Ultimately, though, The Sassoons has to succeed on its own terms—as an integrated visual experience with a point of view—which brings me back to the second floor of the Jewish Museum. There’s so much to take in and absorb that I came back for another look. This time around, I found what for me was the key: the exhibition’s palette. Paralleling and subtly reflecting the family’s migration from East to West, the color of the walls in each gallery shifts from vibrant, saturated hues of violet and burgundy to quieter, etiolated shades of pearlized gray and of ocher mixed with raw sienna as the exhibition unspools, following the family’s trajectory over time and space.

It may well be that I’m reading too much into the exhibition’s color scheme.
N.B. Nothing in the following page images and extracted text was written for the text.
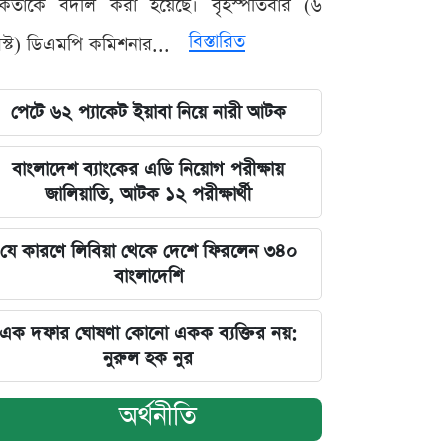
মকর্তাকে বদলি করা হয়েছে। বৃহস্পতিবার (৬
বিস্তারিত
্ট) ডিএমপি কমিশনার...
পেটে ৬২ প্যাকেট ইয়াবা নিয়ে নারী আটক
বাংলাদেশ ব্যাংকের এডি নিয়োগ পরীক্ষায়
জালিয়াতি, আটক ১২ পরীক্ষার্থী
যে কারণে লিবিয়া থেকে দেশে ফিরলেন ৩৪০
বাংলাদেশি
এক দফার ঘোষণা কোনো একক ব্যক্তির নয়:
নুরুল হক নুর
অর্থনীতি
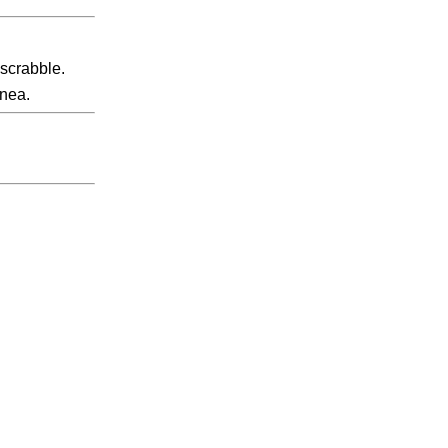
scrabble.
inea.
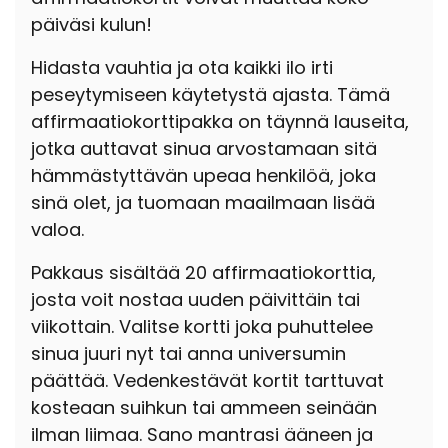
päiväsi kulun!
Hidasta vauhtia ja ota kaikki ilo irti
peseytymiseen käytetystä ajasta. Tämä
affirmaatiokorttipakka on täynnä lauseita,
jotka auttavat sinua arvostamaan sitä
hämmästyttävän upeaa henkilöä, joka
sinä olet, ja tuomaan maailmaan lisää
valoa.
Pakkaus sisältää 20 affirmaatiokorttia,
josta voit nostaa uuden päivittäin tai
viikottain. Valitse kortti joka puhuttelee
sinua juuri nyt tai anna universumin
päättää. Vedenkestävät kortit tarttuvat
kosteaan suihkun tai ammeen seinään
ilman liimaa. Sano mantrasi ääneen ja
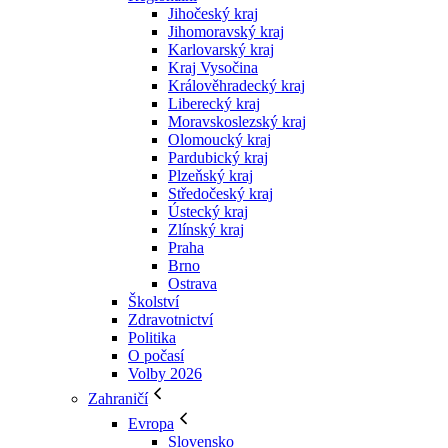
Jihočeský kraj
Jihomoravský kraj
Karlovarský kraj
Kraj Vysočina
Králověhradecký kraj
Liberecký kraj
Moravskoslezský kraj
Olomoucký kraj
Pardubický kraj
Plzeňský kraj
Středočeský kraj
Ústecký kraj
Zlínský kraj
Praha
Brno
Ostrava
Školství
Zdravotnictví
Politika
O počasí
Volby 2026
Zahraničí
Evropa
Slovensko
Perhaps the only objective of the show’s talented designers, Leslie Gill and Adam Johnston, was to make the Sassoon treasures shine, which they certainly do. Fair enough. But I’d also like to think that what’s at play here is a visual comment on the Sassoon family’s de-Orientalization. Though that old-fashioned, ten-dollar word appears nowhere in the exhibition—it prefers to speak of exile and assimilation, globalization and diaspora—the desaturation of Jewishness haunts the Fifth Avenue milieu of The Sassoons, much as it did the many places they once called home.